High-Field Magnetic Resonance Brain Imaging Key Laboratory of Sichuan Province, Center for Information in Medicine, University of Electronic Science and Technology of China, Chengdu, China.
Schizophr Bull. 2023 Nov 29;49(6):1554-1567. doi: 10.1093/schbul/sbad047.
Schizophrenia is a multidimensional disease. This study proposes a new research framework that combines multimodal meta-analysis and genetic/molecular architecture to solve the consistency in neuroimaging biomarkers of schizophrenia and whether these link to molecular genetics.

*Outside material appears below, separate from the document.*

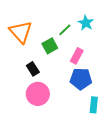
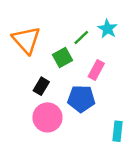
black rectangle: (33, 69) -> (41, 86), turned 64
blue pentagon: (81, 79) -> (81, 99), moved

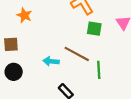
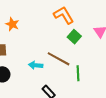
green square: (94, 29) -> (74, 37), turned 32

We systematically searched Web of Science, PubMed, and BrainMap for the amplitude of low-frequency fluctuations (ALFF) or fractional ALFF, regional homogeneity, regional cerebral blood flow, and voxel-based morphometry analysis studies investigating schizophrenia. The pooled-modality, single-modality, and illness duration-dependent meta-analyses were performed using the activation likelihood estimation algorithm. Subsequently, Spearman correlation and partial least squares regression analyses were conducted to assess the relationship between identified reliable convergent patterns of multimodality and neurotransmitter/transcriptome, using prior molecular imaging and brain-wide gene expression.
In total, 203 experiments comprising 10 613 patients and 10 461 healthy controls were included. Multimodal meta-analysis showed that brain regions of significant convergence in schizophrenia were mainly distributed in the frontotemporal cortex, anterior cingulate cortex, insula, thalamus, striatum, and hippocampus. Interestingly, the analyses of illness-duration subgroups identified aberrant functional and structural evolutionary patterns: Lines from the striatum to the cortical core networks to extensive cortical and subcortical regions. Subsequently, we found that these robust multimodal neuroimaging abnormalities were associated with multiple neurobiological abnormalities, such as dopaminergic, glutamatergic, serotonergic, and GABAergic systems.
This work links transcriptome/neurotransmitters with reliable structural and functional signatures of brain abnormalities underlying disease effects in schizophrenia, which provides novel insight into the understanding of schizophrenia pathophysiology and targeted treatments.
精神分裂症是一种多维疾病。本研究提出了一种新的研究框架,将多模态荟萃分析与遗传/分子结构相结合,以解决精神分裂症神经影像学生物标志物的一致性问题,以及这些标志物是否与分子遗传学相关。
我们系统地在 Web of Science、PubMed 和 BrainMap 中搜索了振幅低频波动(ALFF)或分数 ALFF、局部一致性、局部脑血流和体素形态学分析研究精神分裂症的研究。使用激活似然估计算法进行了联合模态、单一模态和疾病持续时间依赖的荟萃分析。随后,进行了 Spearman 相关和偏最小二乘回归分析,以评估识别的多模态可靠收敛模式与神经递质/转录组之间的关系,使用先前的分子成像和全脑基因表达。
共纳入了 203 项实验,包含 10613 名患者和 10461 名健康对照者。多模态荟萃分析显示,精神分裂症中具有显著一致性的脑区主要分布在前额皮质、前扣带回皮质、岛叶、丘脑、纹状体和海马体。有趣的是,对疾病持续时间亚组的分析确定了异常的功能和结构进化模式:从纹状体到皮质核心网络再到广泛的皮质和皮质下区域的线条。随后,我们发现这些稳健的多模态神经影像学异常与多种神经生物学异常相关,如多巴胺能、谷氨酸能、血清素能和 GABA 能系统。
这项工作将转录组/神经递质与精神分裂症疾病效应下大脑异常的可靠结构和功能特征联系起来,为理解精神分裂症的病理生理学和靶向治疗提供了新的见解。